Given this broad interpretation, the Court finds that Officer Lee's statements regarding Plaintiff's work behavior made while speaking over the telephone with Sergeant McNeil fall within the scope of her employment. See Rayburn ex rel. Rayburn v. Famesi, 70 F.Supp.2d 1334, 1341 (N.D. Ga. 1999) ("Whether a state employee is entitled to official immunity under the Georgia Tort Claims Act is a question of law to be decided by the Court."); Carter v. Glenn, 548 S.E.2d 110, 113 (Ga. Ct. App. 2001) ("[I]f the relevant facts are not in dispute, whether official immunity is applicable is a question of law."). Yet, Officer Lee's act of sharing her letter outlining Plaintiff's shortcomings with multiple inmates is a tougher question. Unlike her over-the-phone explanation as to why Plaintiff was a bad worker, Officer Lee's publication of this letter does not relate to the medical prison's purpose of running a safe and efficient facility. Nevertheless, if a sexual assault committed by a police officer in the midst of a traffic stop occurs within the scope of his duties, it stands to reason that Officer Lee's publication occurred within the scope of her employment.

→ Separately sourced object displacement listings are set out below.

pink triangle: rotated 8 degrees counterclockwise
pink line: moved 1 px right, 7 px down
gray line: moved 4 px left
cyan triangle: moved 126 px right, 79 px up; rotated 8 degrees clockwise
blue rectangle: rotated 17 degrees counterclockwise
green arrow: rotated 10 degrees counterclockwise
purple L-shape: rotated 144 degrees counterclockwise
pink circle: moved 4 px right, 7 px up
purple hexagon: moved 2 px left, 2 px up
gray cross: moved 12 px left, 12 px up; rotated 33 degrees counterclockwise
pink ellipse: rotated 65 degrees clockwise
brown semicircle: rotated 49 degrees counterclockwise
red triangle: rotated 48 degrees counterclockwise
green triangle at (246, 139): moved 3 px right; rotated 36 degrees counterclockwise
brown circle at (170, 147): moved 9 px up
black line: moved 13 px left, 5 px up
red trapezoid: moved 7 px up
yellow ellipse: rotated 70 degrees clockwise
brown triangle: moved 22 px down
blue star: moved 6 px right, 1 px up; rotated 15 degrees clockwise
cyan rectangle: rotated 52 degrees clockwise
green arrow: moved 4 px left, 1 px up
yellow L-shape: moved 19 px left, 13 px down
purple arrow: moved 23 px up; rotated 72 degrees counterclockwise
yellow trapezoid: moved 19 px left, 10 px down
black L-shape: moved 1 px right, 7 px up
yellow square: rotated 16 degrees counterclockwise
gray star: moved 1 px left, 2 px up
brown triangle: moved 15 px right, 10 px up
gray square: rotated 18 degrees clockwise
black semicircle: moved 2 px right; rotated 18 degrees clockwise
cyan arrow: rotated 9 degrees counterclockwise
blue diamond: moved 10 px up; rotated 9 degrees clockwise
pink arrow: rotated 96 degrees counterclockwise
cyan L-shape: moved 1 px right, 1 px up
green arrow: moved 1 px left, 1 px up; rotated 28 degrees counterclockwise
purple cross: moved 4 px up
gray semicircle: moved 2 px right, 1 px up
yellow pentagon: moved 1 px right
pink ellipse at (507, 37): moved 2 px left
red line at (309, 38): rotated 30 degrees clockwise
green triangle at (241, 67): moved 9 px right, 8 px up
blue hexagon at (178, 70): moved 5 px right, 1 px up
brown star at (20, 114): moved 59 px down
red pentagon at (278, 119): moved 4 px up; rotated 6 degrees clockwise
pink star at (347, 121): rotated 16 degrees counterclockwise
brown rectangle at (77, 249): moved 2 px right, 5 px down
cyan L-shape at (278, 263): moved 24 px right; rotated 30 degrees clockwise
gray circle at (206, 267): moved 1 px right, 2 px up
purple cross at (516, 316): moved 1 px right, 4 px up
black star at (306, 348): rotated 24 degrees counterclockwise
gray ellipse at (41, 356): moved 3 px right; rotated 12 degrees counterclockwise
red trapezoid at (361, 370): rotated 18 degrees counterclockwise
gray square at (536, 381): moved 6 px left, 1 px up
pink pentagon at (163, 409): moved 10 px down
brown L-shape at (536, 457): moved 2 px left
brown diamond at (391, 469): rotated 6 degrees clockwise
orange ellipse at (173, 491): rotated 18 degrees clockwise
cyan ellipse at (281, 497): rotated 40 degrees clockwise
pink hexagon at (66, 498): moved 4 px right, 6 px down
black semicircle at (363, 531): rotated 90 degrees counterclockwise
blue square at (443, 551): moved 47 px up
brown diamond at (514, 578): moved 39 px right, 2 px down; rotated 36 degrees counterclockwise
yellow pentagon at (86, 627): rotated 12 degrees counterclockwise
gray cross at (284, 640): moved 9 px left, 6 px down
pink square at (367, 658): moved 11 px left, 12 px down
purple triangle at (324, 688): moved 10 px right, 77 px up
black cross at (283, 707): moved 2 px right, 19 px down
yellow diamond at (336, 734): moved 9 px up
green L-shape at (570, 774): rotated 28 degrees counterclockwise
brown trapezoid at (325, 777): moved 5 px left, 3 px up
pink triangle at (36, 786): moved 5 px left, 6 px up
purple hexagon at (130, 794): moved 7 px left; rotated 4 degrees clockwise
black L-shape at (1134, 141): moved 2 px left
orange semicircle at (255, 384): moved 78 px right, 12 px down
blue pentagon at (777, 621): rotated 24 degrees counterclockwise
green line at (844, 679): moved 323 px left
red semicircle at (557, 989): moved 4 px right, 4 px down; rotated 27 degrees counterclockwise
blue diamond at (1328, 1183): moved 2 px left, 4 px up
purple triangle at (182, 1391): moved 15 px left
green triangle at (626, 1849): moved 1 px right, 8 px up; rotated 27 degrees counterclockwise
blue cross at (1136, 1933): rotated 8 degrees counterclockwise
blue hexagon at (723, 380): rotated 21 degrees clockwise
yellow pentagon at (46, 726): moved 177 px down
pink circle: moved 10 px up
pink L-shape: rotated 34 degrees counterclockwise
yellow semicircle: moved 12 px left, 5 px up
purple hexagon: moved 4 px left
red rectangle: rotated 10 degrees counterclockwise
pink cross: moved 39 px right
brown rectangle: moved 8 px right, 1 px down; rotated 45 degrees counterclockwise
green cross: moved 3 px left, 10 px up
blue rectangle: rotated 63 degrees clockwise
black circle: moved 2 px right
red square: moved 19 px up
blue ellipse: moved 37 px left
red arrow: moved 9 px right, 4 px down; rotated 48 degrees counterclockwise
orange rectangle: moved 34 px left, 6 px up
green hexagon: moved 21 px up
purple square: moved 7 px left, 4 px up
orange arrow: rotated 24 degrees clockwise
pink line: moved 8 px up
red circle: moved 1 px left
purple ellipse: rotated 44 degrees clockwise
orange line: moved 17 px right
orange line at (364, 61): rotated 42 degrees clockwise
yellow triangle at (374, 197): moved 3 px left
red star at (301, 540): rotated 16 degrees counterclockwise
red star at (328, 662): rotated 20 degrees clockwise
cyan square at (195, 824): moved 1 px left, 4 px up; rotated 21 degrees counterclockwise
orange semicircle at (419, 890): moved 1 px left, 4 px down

Based on this conclusion, Plaintiff has failed to assert a plausible defamation claim against Officer Lee. Furthermore, because it can have no liability for losses from libel or slander, Plaintiff has also failed to assert a plausible defamation claim against the State of Georgia. See O.C.G.A. § 50-21-24(7). As a result, Plaintiff's defamation claim is dismissed.

III. CONCLUSION

For the reasons above, the Court GRANTS Defendants' motion to dismiss (Doc. 27). Therefore, the Clerk is directed to ENTER JUDGMENT in favor of Defendants Barnes, Jordan, Shepard, Conley, McNeil, and Lee, in their individual and official capacities, and to TERMINATE these Defendants as parties. Moving forward, only Plaintiff's FMLA claim against Defendant Georgia Department of Corrections remains.

FootNotes


1. In response to Defendants' motion, Plaintiff filed a memorandum in opposition along with exhibits for the Court's consideration. (Doc. 33.) Because these exhibits are "matters outside the pleadings," the Court must either exclude them or treat the instant motion as one for summary judgment. See Fed. R. Civ. P. 12(d) ("If, on a motion under Rule 12(b)(6) or 12(c), matters outside the pleadings are presented to and not excluded by the court, the motion must be treated as one for summary judgment under Rule 56."); Prop. Mgmt. & Invs., Inc. v. Lewis, 752 F.2d 599, 604 (11th Cir. 1985) ("The court has discretion as to whether to accept material beyond the pleading[s] that is offered in conjunction with a 12(b)(6) motion."). Yet, because the Court must assume that all facts pleaded in the complaint are true, Plaintiff's exhibits have little — if any — additional value. Therefore, the Court elects to exclude them.
2. Because Plaintiff is proceeding pro se, the Court must evaluate her pleadings with leniency. With that obligation in mind, one might argue that the Court should incorporate the factual allegations found in Plaintiff's brief into her complaint. However, by doing so, the Court would be "rewrit[ing] an otherwise deficient pleading in order to sustain an action" — a course the Eleventh Circuit has prohibited. GJR Invs., 132 F.3d at 1369.